The remaining gunmen rallied to their comrade's side, giving Spiderman and The Shadow the precious few seconds needed to move out of the line of fire. 

The spray of bullets came from the gun barrel like water from a hose, tearing up the floor and walls as he peppered the room. 

Spiderman flew, leaping, spinning, ducking, and somersaulting like he was made of springs, all the while staying inches ahead of the trail of destruction, which drew itself after him. Spiderman was wearing out, aware he couldn't hold the pace, when an invisible blow threw him to the ground. 

**"Are you O.K.?"** a concerned whisper asked. 

Spiderman remembered to breathe. "I'm fine, but we are way outgunned!" 

"No matter what they tell you," crowed the man with the ponytail. "It IS the size of your gun that counts." 

The Shadow took a quick look around to appraise the situation. **"How well do you work in total darkness?"**

"My spider-sense can tell me where everything in this room is," Spiderman whispered back confidently. 

The Shadow loosed his triumph laugh, and after slapping fresh magazines into his automatics, he shot out the overhead lamps, plunging the room into darkness. 

As a panic reaction, the last of the men resumed firing, the constant small explosions throwing short flares of light into the room. But it was in vain, for while they were flooding the room in lead, Spiderman was crawling across the ceiling, while The Shadow stayed hidden, hugging the floor. 

Spiderman let himself fall from the ceiling, doing a swan dive into the tight knit group of men, weaving a web of punches and kicks, throwing a web to block the gun barrel, the recoil jamming the gun. 

The moment the huge gun was silent, The Shadow leaped to his feet and started to run for the remaining men, when in the doorway appeared, shock registering on their expressions, Polito and Jiang. 

Laughing triumphantly, The Shadow struck. The sound of fist meeting jaw and stomach and anything else that could get in The Shadow's way echoed through the room, mixed with cries of pain and terror. 

Spiderman did a one-handed cartwheel across the floor, firing impact webbing with his other hand at anything that moved. 

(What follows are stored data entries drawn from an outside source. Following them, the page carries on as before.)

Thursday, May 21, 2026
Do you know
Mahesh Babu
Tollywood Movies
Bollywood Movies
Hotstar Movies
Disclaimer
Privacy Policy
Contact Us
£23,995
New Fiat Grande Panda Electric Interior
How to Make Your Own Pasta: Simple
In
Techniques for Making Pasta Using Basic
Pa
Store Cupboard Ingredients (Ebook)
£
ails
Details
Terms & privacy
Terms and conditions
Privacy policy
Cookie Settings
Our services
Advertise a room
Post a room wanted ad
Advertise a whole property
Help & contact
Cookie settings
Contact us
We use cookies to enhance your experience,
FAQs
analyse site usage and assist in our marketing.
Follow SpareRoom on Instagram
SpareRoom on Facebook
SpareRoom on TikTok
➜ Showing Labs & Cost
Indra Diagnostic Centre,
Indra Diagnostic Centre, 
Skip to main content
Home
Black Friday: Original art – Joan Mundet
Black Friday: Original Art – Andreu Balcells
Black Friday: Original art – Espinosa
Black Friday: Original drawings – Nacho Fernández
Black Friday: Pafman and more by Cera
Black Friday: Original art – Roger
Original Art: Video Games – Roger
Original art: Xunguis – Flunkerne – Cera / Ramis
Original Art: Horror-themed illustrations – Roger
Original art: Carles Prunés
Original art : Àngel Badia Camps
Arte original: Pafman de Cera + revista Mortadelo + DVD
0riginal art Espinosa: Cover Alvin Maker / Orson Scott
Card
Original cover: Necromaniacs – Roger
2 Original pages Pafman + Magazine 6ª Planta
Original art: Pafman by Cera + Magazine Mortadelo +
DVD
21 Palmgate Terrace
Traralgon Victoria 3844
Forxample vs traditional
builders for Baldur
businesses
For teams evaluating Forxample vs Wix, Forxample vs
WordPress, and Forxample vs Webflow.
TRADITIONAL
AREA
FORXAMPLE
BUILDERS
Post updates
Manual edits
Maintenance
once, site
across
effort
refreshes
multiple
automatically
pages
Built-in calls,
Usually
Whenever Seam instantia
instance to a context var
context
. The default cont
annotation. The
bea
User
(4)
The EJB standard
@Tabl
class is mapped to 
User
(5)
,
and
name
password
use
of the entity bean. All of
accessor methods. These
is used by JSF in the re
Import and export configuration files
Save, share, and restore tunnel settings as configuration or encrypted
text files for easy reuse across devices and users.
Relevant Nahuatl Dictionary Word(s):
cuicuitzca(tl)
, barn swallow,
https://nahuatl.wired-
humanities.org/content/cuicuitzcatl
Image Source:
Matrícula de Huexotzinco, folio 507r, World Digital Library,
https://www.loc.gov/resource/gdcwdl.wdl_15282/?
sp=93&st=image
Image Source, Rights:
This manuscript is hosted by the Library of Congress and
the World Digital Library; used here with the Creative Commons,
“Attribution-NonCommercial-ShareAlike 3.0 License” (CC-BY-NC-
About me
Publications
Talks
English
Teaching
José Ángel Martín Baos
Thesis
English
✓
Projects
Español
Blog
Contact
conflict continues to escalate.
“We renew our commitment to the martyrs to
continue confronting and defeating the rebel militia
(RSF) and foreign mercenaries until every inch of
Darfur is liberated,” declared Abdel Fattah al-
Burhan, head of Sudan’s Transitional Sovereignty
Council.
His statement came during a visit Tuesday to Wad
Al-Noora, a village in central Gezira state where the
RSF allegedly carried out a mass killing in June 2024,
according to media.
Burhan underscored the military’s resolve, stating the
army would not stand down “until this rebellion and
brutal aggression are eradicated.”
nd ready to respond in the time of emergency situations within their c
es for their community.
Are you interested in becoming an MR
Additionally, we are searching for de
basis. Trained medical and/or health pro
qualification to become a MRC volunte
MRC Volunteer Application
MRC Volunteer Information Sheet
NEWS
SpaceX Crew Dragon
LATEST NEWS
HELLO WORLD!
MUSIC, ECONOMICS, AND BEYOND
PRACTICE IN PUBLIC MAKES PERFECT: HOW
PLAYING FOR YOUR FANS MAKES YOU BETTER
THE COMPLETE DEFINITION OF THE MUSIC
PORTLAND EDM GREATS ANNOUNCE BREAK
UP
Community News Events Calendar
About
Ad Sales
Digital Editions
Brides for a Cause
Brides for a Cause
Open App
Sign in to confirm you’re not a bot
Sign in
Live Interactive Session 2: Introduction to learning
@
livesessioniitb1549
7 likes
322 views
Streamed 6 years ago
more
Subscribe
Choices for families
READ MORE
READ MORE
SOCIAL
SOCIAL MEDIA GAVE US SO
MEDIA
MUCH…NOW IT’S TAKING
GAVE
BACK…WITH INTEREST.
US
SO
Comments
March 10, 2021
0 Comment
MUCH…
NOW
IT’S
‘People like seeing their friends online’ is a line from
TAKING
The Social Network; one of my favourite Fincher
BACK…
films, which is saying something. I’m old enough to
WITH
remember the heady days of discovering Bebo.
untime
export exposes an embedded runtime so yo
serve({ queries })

And just like that, the battle ended. 

"I'd call that a pretty successful knockout," Spiderman said, coming over to his partner. 

The Shadow did not answer. He had turned and was looking back at the room. **"Spidey,"** he said at last, **"I'm going to leave the job of tying up everyone who's still breathing and dragging them out of here to you. I have some business to take care of."**

Spiderman knew well enough not to ask for details, and got to work with his web shooters, while The Shadow headed out to Moe's cab. 

***

The Shadow went to the trunk of the car without a word, and pulled out a large can of gasoline. Without hesitation he marched into the warehouse again and unscrewed the lid. 

Spiderman was dragging the last of the unconscious men out of the building when the sharp earthy smell hit his nose. "What the...?" 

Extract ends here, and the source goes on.